Once you've got chicken down, add a second protein to your rotation. This could be a simple steak — a sirloin seasoned with the base five and seared in a hot pan is straightforward and impressive. It could be fish if you like it — salmon is forgiving and hard to ruin. It could be ground beef or pork chops. The point is variety. Two proteins, a pasta, a potato, and a vegetable gives you enough combinations to eat differently every night of the week without learning a single new recipe. That's the power of building blocks.

Quick Tips

  • You don't need 50 recipes. One protein, one carb, one starch, and one vegetable gives you a week of meals.

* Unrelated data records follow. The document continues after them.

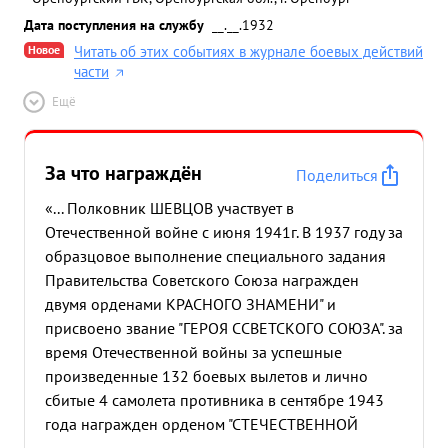
Дата поступления на службу
__.__.1932
Новое
Читать об этих событиях в журнале боевых действий
части
Ещё
За что награждён
Поделиться
«... Полковник ШЕВЦОВ участвует в
Отечественной войне с июня 1941г. В 1937 году за
образцовое выполнение специального задания
Правительства Советского Союза награжден
двумя орденами КРАСНОГО ЗНАМЕНИ" и
присвоено звание "ГЕРОЯ ССВЕТСКОГО СОЮЗА". за
время Отечественной войны за успешные
произведенные 132 боевых вылетов и лично
сбитые 4 самолета противника в сентябре 1943
года награжден орденом "СТЕЧЕСТВЕННОЙ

  • Chicken breast is the single most useful protein to learn first — cheap, healthy, and endlessly versatile.
  • Pick a pasta you love and make it your comfort meal. It builds confidence fast.
  • The technique for most roasted vegetables is the same: oil, season, high heat. Learn one and you've learned them all.
  • Adding a second protein to your rotation doubles your meal options without doubling the effort.